The Greens and the Federal Ministry of Economics accuse Lindner of refusing to sign a bill that he had promised to sign, which endangers the operational reserve as a whole because the operators of Isar 2 and Neckarwestheim 2 would have to prepare the operational reserve as soon as possible. Lindner could therefore make it impossible to use the nuclear power plant beyond the turn of the year due to the delays that occur. But the FDP leader does not believe this representation. As I said: The distrust within the traffic light is great. And so, at traffic lights, one rubs oneself more against the adversary in one's own bed than against the opposition. In this respect, the tripartite alliance, which is not even a year old, is surprisingly early in resemblance to the grand coalition, from which the governing parties actually wanted to differ.

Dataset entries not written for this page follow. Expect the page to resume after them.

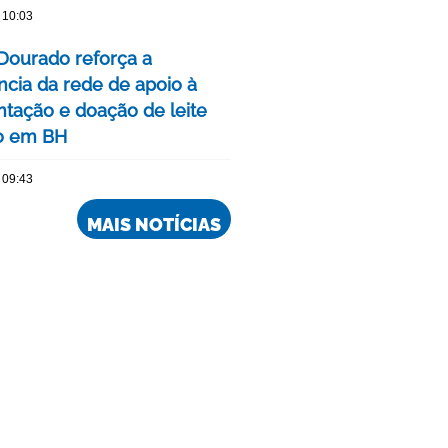
 10:03
Dourado reforça a
ncia da rede de apoio à
ação e doação de leite
o em BH
 09:43
MAIS NOTÍCIAS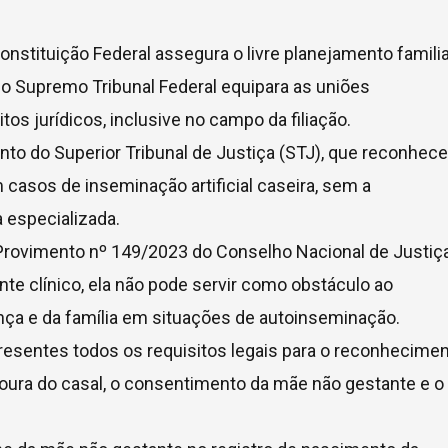
onstituição Federal assegura o livre planejamento famili
o Supremo Tribunal Federal equipara as uniões
os jurídicos, inclusive no campo da filiação.
o do Superior Tribunal de Justiça (STJ), que reconhece
 casos de inseminação artificial caseira, sem a
 especializada.
 Provimento nº 149/2023 do Conselho Nacional de Justiç
te clínico, ela não pode servir como obstáculo ao
nça e da família em situações de autoinseminação.
resentes todos os requisitos legais para o reconhecime
radoura do casal, o consentimento da mãe não gestante e o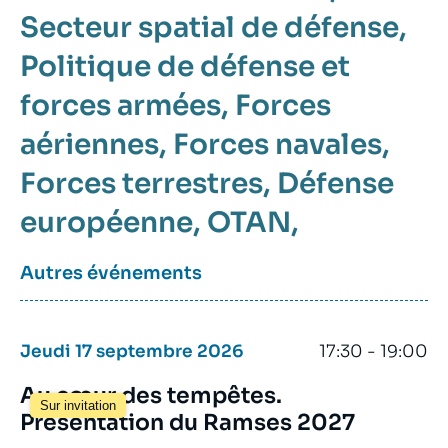
Secteur spatial de défense
Politique de défense et
forces armées
Forces
aériennes
Forces navales
Forces terrestres
Défense
européenne
OTAN
Autres événements
Jeudi 17 septembre 2026
17:30 - 19:00
Au cœur des tempêtes.
Sur invitation
Présentation du Ramses 2027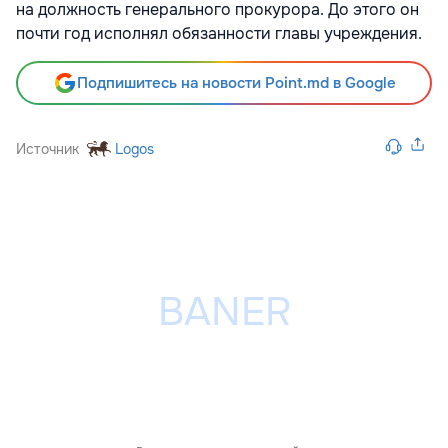
на должность генерального прокурора. До этого он
почти год исполнял обязанности главы учреждения.
Подпишитесь на новости Point.md в Google
Источник
Logos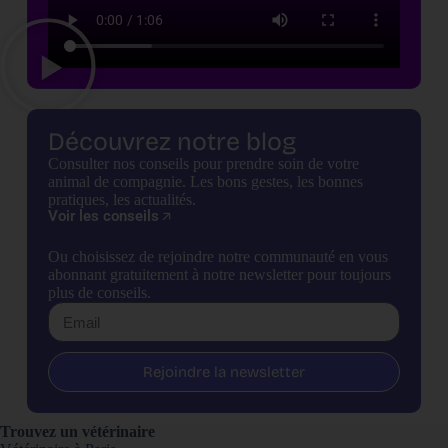
Découvrez notre blog
Consulter nos conseils pour prendre soin de votre
animal de compagnie. Les bons gestes, les bonnes
pratiques, les actualités.
Voir les conseils
Ou choisissez de rejoindre notre communauté en vous
abonnant gratuitement à notre newsletter pour toujours
plus de conseils.
Rejoindre la newsletter
Trouvez un vétérinaire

At least the story spread by the FDP and SPD is questionable, according to which it would be tactically easier for Habeck to sell the party congress delegates the stretching operation of two instead of three nuclear power plants at the weekend. At least those who are convinced of their convictions among the Greens are demanding with their own motions that the nuclear phase-out be adhered to at the turn of the year. There are no indications that these applications will be successful. The party, which is self-confident in view of its consistently good poll numbers, would probably have swallowed the third toad Emsland if its "Robert" had asked it to do so.

In the new constellation since the Lower Saxony elections, however, a vote for the emergency application for stretching means that Habeck has backed Lindner's demands for more nuclear power. Voting for nuclear power, but then really burying it in the spring of 2023: That is the promise with which the purely themed party conference without personnel elections gets a proper flourish at the start. Habeck will thank Lindner, even if not within earshot of the chief liberal. The two, it is said, practically do not speak to each other.